Saved entries
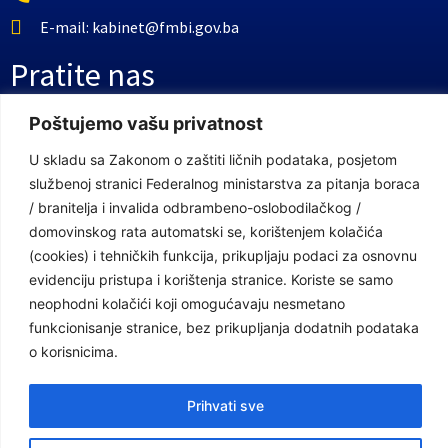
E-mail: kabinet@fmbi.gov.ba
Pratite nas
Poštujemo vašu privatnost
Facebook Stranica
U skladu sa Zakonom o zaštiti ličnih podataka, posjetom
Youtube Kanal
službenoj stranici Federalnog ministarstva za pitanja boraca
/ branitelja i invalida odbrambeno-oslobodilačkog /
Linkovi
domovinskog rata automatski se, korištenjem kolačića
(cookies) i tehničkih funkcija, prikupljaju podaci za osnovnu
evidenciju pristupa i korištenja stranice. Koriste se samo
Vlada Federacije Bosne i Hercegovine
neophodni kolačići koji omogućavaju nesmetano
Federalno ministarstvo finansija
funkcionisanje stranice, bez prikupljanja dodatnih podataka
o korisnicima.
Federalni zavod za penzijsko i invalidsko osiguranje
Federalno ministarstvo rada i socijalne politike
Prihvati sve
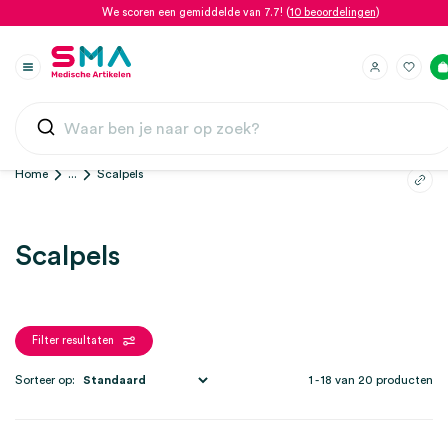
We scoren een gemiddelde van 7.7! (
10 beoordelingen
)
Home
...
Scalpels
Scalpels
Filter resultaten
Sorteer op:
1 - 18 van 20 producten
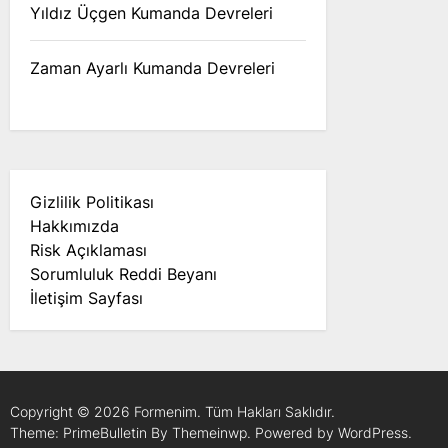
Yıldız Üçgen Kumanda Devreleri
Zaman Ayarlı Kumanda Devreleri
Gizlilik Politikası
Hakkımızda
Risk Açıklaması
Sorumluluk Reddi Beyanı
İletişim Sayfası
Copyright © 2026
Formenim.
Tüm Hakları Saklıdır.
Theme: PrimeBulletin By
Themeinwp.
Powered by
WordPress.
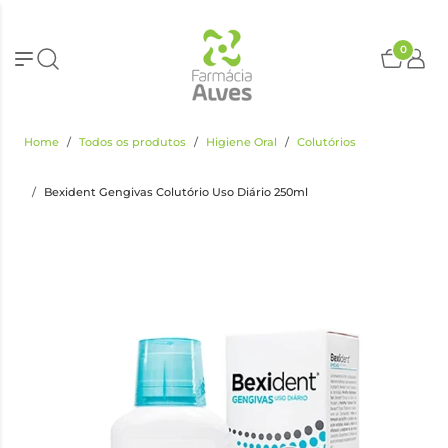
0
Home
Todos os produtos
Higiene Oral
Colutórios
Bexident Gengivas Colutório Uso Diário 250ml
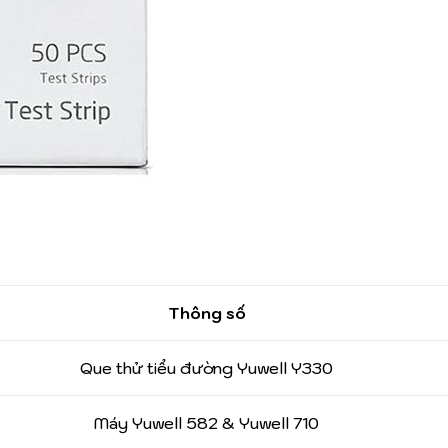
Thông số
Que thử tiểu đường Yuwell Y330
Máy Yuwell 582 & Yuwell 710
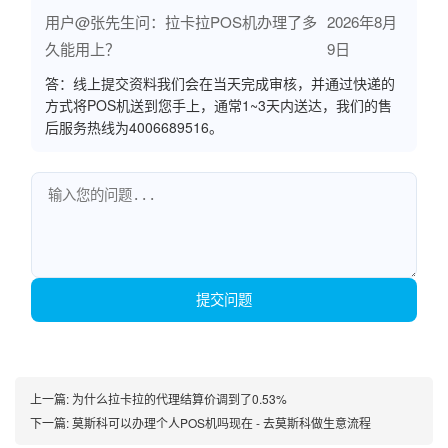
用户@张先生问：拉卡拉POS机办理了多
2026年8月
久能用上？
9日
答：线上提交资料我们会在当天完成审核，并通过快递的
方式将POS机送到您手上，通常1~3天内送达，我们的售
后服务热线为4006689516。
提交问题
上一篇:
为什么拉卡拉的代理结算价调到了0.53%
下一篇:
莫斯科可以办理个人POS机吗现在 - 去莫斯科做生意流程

**Task to carry out**
Your answer must be an exact copy of the entries above, with no pictures in it.

**Reply to the exercise**
E-mail: kabinet@fmbi.gov.ba
Pratite nas
Poštujemo vašu privatnost
Facebook Stranica
U skladu sa Zakonom o zaštiti ličnih podataka, posjetom
Youtube Kanal
službenoj stranici Federalnog ministarstva za pitanja boraca
/ branitelja i invalida odbrambeno-oslobodilačkog /
Linkovi
domovinskog rata automatski se, korištenjem kolačića
(cookies) i tehničkih funkcija, prikupljaju podaci za osnovnu
evidenciju pristupa i korištenja stranice. Koriste se samo
Vlada Federacije Bosne i Hercegovine
neophodni kolačići koji omogućavaju nesmetano
Federalno ministarstvo finansija
funkcionisanje stranice, bez prikupljanja dodatnih podataka
o korisnicima.
Federalni zavod za penzijsko i invalidsko osiguranje
Federalno ministarstvo rada i socijalne politike
Prihvati sve
We scoren een gemiddelde van 7.7! (
10 beoordelingen
)
Home
...
Scalpels
Scalpels
Filter resultaten
Sorteer op:
1 - 18 van 20 producten
Yıldız Üçgen Kumanda Devreleri
Zaman Ayarlı Kumanda Devreleri
Gizlilik Politikası
Hakkımızda
Risk Açıklaması
Sorumluluk Reddi Beyanı
İletişim Sayfası
Copyright © 2026
Formenim.
Tüm Hakları Saklıdır.
Theme: PrimeBulletin By
Themeinwp.
Powered by
WordPress.
0
Home
Todos os produtos
Higiene Oral
Colutórios
Bexident Gengivas Colutório Uso Diário 250ml
Thông số
Que thử tiểu đường Yuwell Y330
Máy Yuwell 582 & Yuwell 710
用户@张先生问：拉卡拉POS机办理了多
2026年8月
久能用上？
9日
答：线上提交资料我们会在当天完成审核，并通过快递的
方式将POS机送到您手上，通常1~3天内送达，我们的售
后服务热线为4006689516。
提交问题
上一篇:
为什么拉卡拉的代理结算价调到了0.53%
下一篇:
莫斯科可以办理个人POS机吗现在 - 去莫斯科做生意流程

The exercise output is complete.